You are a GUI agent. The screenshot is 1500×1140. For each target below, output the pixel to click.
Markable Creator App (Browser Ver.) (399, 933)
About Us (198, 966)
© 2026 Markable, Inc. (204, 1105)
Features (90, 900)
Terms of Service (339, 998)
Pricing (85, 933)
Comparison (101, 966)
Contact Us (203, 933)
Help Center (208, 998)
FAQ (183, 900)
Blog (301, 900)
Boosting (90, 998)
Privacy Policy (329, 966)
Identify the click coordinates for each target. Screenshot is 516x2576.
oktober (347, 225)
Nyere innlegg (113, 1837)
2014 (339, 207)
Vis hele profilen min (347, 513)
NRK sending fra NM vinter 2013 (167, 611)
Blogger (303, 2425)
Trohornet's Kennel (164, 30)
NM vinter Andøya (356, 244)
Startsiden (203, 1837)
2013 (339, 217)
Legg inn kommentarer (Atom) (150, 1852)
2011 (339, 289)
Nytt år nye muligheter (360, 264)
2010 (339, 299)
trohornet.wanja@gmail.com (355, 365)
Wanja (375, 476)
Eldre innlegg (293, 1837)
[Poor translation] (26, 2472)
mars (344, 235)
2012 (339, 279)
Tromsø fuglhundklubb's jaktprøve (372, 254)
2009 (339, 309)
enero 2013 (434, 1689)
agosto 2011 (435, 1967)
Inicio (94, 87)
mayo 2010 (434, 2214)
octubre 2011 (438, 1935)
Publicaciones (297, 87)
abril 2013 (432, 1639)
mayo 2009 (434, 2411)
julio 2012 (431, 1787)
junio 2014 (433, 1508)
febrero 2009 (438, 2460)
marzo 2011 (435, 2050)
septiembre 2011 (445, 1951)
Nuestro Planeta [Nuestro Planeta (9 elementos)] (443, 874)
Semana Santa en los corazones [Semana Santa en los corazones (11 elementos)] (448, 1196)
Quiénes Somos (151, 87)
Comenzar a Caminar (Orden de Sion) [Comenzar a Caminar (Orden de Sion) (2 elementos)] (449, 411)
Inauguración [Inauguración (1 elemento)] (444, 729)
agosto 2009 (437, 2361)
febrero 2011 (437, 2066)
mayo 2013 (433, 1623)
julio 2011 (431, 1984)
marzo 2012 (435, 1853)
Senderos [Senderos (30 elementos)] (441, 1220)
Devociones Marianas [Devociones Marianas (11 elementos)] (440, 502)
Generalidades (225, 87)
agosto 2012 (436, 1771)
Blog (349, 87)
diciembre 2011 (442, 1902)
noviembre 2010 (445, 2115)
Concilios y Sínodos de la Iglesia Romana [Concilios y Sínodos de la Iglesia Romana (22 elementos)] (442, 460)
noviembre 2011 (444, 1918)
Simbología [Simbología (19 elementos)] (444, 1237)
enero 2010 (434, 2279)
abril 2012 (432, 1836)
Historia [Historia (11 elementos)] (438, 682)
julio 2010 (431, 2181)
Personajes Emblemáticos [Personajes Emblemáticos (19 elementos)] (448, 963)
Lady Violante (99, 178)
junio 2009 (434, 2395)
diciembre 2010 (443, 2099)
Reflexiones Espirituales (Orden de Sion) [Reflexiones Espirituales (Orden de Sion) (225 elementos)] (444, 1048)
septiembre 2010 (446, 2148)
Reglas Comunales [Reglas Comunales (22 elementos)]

ACTION ITEM: Make an exact copy of the records.

SOLUTION BELOW:
You are a GUI agent. The screenshot is 1500×1140. For each target below, output the pixel to click.
Markable Creator App (Browser Ver.) (399, 933)
About Us (198, 966)
© 2026 Markable, Inc. (204, 1105)
Features (90, 900)
Terms of Service (339, 998)
Pricing (85, 933)
Comparison (101, 966)
Contact Us (203, 933)
Help Center (208, 998)
FAQ (183, 900)
Blog (301, 900)
Boosting (90, 998)
Privacy Policy (329, 966)
Identify the click coordinates for each target. Screenshot is 516x2576.
oktober (347, 225)
Nyere innlegg (113, 1837)
2014 (339, 207)
Vis hele profilen min (347, 513)
NRK sending fra NM vinter 2013 (167, 611)
Blogger (303, 2425)
Trohornet's Kennel (164, 30)
NM vinter Andøya (356, 244)
Startsiden (203, 1837)
2013 (339, 217)
Legg inn kommentarer (Atom) (150, 1852)
2011 (339, 289)
Nytt år nye muligheter (360, 264)
2010 (339, 299)
trohornet.wanja@gmail.com (355, 365)
Wanja (375, 476)
Eldre innlegg (293, 1837)
[Poor translation] (26, 2472)
mars (344, 235)
2012 (339, 279)
Tromsø fuglhundklubb's jaktprøve (372, 254)
2009 (339, 309)
enero 2013 (434, 1689)
agosto 2011 (435, 1967)
Inicio (94, 87)
mayo 2010 (434, 2214)
octubre 2011 (438, 1935)
Publicaciones (297, 87)
abril 2013 (432, 1639)
mayo 2009 (434, 2411)
julio 2012 (431, 1787)
junio 2014 (433, 1508)
febrero 2009 (438, 2460)
marzo 2011 (435, 2050)
septiembre 2011 (445, 1951)
Nuestro Planeta [Nuestro Planeta (9 elementos)] (443, 874)
Semana Santa en los corazones [Semana Santa en los corazones (11 elementos)] (448, 1196)
Quiénes Somos (151, 87)
Comenzar a Caminar (Orden de Sion) [Comenzar a Caminar (Orden de Sion) (2 elementos)] (449, 411)
Inauguración [Inauguración (1 elemento)] (444, 729)
agosto 2009 (437, 2361)
febrero 2011 (437, 2066)
mayo 2013 (433, 1623)
julio 2011 (431, 1984)
marzo 2012 (435, 1853)
Senderos [Senderos (30 elementos)] (441, 1220)
Devociones Marianas [Devociones Marianas (11 elementos)] (440, 502)
Generalidades (225, 87)
agosto 2012 (436, 1771)
Blog (349, 87)
diciembre 2011 (442, 1902)
noviembre 2010 (445, 2115)
Concilios y Sínodos de la Iglesia Romana [Concilios y Sínodos de la Iglesia Romana (22 elementos)] (442, 460)
noviembre 2011 (444, 1918)
Simbología [Simbología (19 elementos)] (444, 1237)
enero 2010 (434, 2279)
abril 2012 (432, 1836)
Historia [Historia (11 elementos)] (438, 682)
julio 2010 (431, 2181)
Personajes Emblemáticos [Personajes Emblemáticos (19 elementos)] (448, 963)
Lady Violante (99, 178)
junio 2009 (434, 2395)
diciembre 2010 (443, 2099)
Reflexiones Espirituales (Orden de Sion) [Reflexiones Espirituales (Orden de Sion) (225 elementos)] (444, 1048)
septiembre 2010 (446, 2148)
Reglas Comunales [Reglas Comunales (22 elementos)]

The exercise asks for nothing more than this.